▸ **TASK REQUIREMENTS**:
Without the pictures, reproduce the records that follow exactly.

*** DATA EXTRACTS Section Begins ***

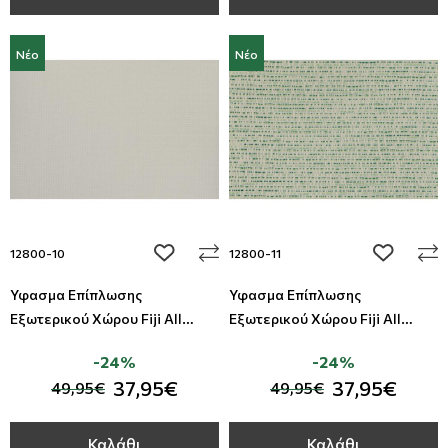
Νέο
Νέο
add to wishlist
add to wi
12800-10
12800-11
Ύφασμα Επίπλωσης
Ύφασμα Επίπλωσης
Εξωτερικού Χώρου Fiji All
Εξωτερικού Χώρου Fiji All
Around Deco
Around Deco
-24%
-24%
37,95€
37,95€
49,95€
49,95€
Καλάθι
Καλάθι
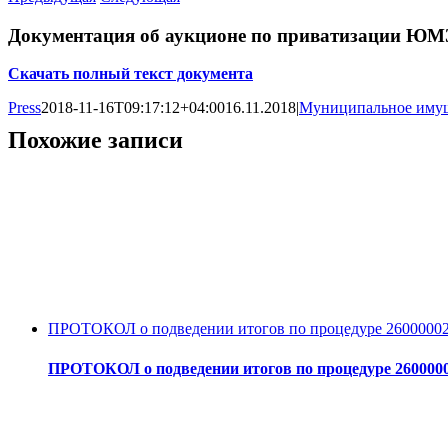
Документация об аукционе по приватизации Ю
Скачать полный текст документа
Press
2018-11-16T09:17:12+04:00
16.11.2018
|
Муниципальное иму
Похожие записи
ПРОТОКОЛ о подведении итогов по процедуре 2600000
ПРОТОКОЛ о подведении итогов по процедуре 260000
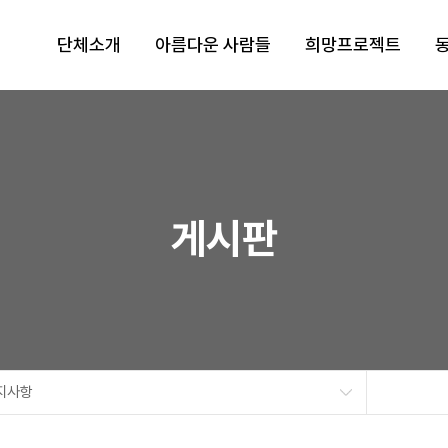
단체소개
아름다운 사람들
희망프로젝트
게시판
지사항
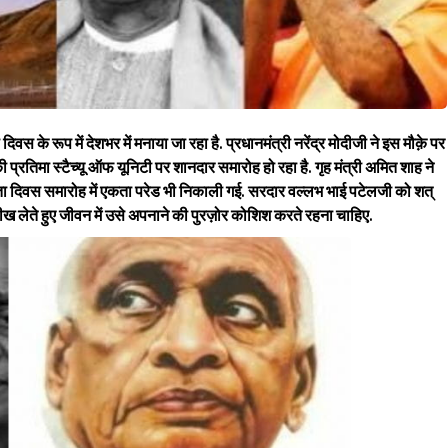
के रूप में देशभर में मनाया जा रहा है. प्रधानमंत्री नरेंद्र मोदीजी ने इस मौक़े पर
प्रतिमा स्टैच्यू ऑफ यूनिटी पर शानदार समारोह हो रहा है. गृह मंत्री अमित शाह ने
कता दिवस समारोह में एकता परेड भी निकाली गई. सरदार वल्लभ भाई पटेलजी को शत्
सीख लेते हुए जीवन में उसे अपनाने की पुरज़ोर कोशिश करते रहना चाहिए.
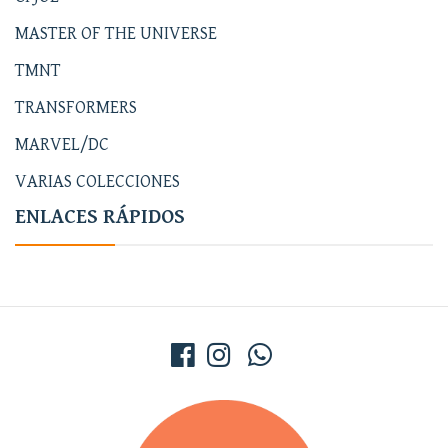
MASTER OF THE UNIVERSE
TMNT
TRANSFORMERS
MARVEL/DC
VARIAS COLECCIONES
ENLACES RÁPIDOS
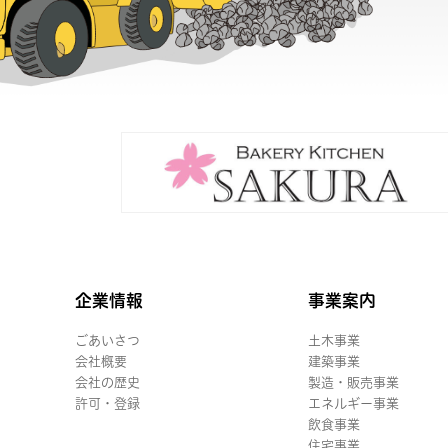
企業情報
事業案内
ごあいさつ
土木事業
会社概要
建築事業
会社の歴史
製造・販売事業
許可・登録
エネルギー事業
飲食事業
住宅事業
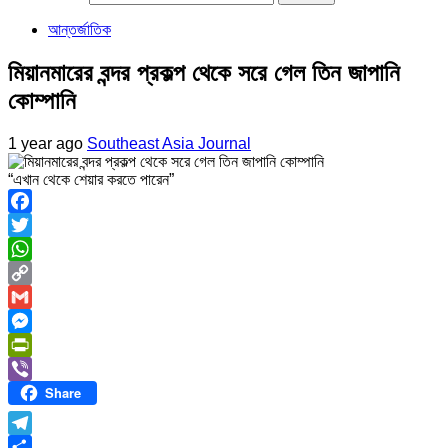
আন্তর্জাতিক
মিয়ানমারের বন্দর প্রকল্প থেকে সরে গেল তিন জাপানি
কোম্পানি
1 year ago
Southeast Asia Journal
“এখান থেকে শেয়ার করতে পারেন”
Facebook
Twitter
WhatsApp
Copy
Link
Gmail
Messenger
PrintFriendly
Share
Viber
Telegram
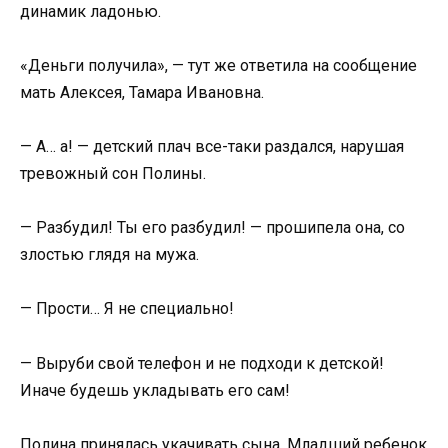
динамик ладонью.
«Деньги получила», — тут же ответила на сообщение
мать Алексея, Тамара Ивановна.
— А… а! — детский плач все-таки раздался, нарушая
тревожный сон Полины.
— Разбудил! Ты его разбудил! — прошипела она, со
злостью глядя на мужа.
— Прости… Я не специально!
— Выруби свой телефон и не подходи к детской!
Иначе будешь укладывать его сам!
Полина принялась укачивать сына. Младший ребенок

*** DATA EXTRACTS Section Ends ***

▸ **EXERCISE SOLUTION**:
Νέο
Νέο
add to wishlist
add to wi
12800-10
12800-11
Ύφασμα Επίπλωσης
Ύφασμα Επίπλωσης
Εξωτερικού Χώρου Fiji All
Εξωτερικού Χώρου Fiji All
Around Deco
Around Deco
-24%
-24%
37,95€
37,95€
49,95€
49,95€
Καλάθι
Καλάθι
Документация об аукционе по приватизации Ю
Скачать полный текст документа
Press
2018-11-16T09:17:12+04:00
16.11.2018
|
Муниципальное иму
Похожие записи
ПРОТОКОЛ о подведении итогов по процедуре 2600000
ПРОТОКОЛ о подведении итогов по процедуре 260000
단체소개
아름다운 사람들
희망프로젝트
게시판
지사항
के रूप में देशभर में मनाया जा रहा है. प्रधानमंत्री नरेंद्र मोदीजी ने इस मौक़े पर
प्रतिमा स्टैच्यू ऑफ यूनिटी पर शानदार समारोह हो रहा है. गृह मंत्री अमित शाह ने
कता दिवस समारोह में एकता परेड भी निकाली गई. सरदार वल्लभ भाई पटेलजी को शत्
सीख लेते हुए जीवन में उसे अपनाने की पुरज़ोर कोशिश करते रहना चाहिए.
MASTER OF THE UNIVERSE
TMNT
TRANSFORMERS
MARVEL/DC
VARIAS COLECCIONES
ENLACES RÁPIDOS
企業情報
事業案内
ごあいさつ
土木事業
会社概要
建築事業
会社の歴史
製造・販売事業
許可・登録
エネルギー事業
飲食事業
住宅事業
আন্তর্জাতিক
মিয়ানমারের বন্দর প্রকল্প থেকে সরে গেল তিন জাপানি
কোম্পানি
1 year ago
Southeast Asia Journal
“এখান থেকে শেয়ার করতে পারেন”
Facebook
Twitter
WhatsApp
Copy
Link
Gmail
Messenger
PrintFriendly
Share
Viber
Telegram
динамик ладонью.
«Деньги получила», — тут же ответила на сообщение
мать Алексея, Тамара Ивановна.
— А… а! — детский плач все-таки раздался, нарушая
тревожный сон Полины.
— Разбудил! Ты его разбудил! — прошипела она, со
злостью глядя на мужа.
— Прости… Я не специально!
— Выруби свой телефон и не подходи к детской!
Иначе будешь укладывать его сам!
Полина принялась укачивать сына. Младший ребенок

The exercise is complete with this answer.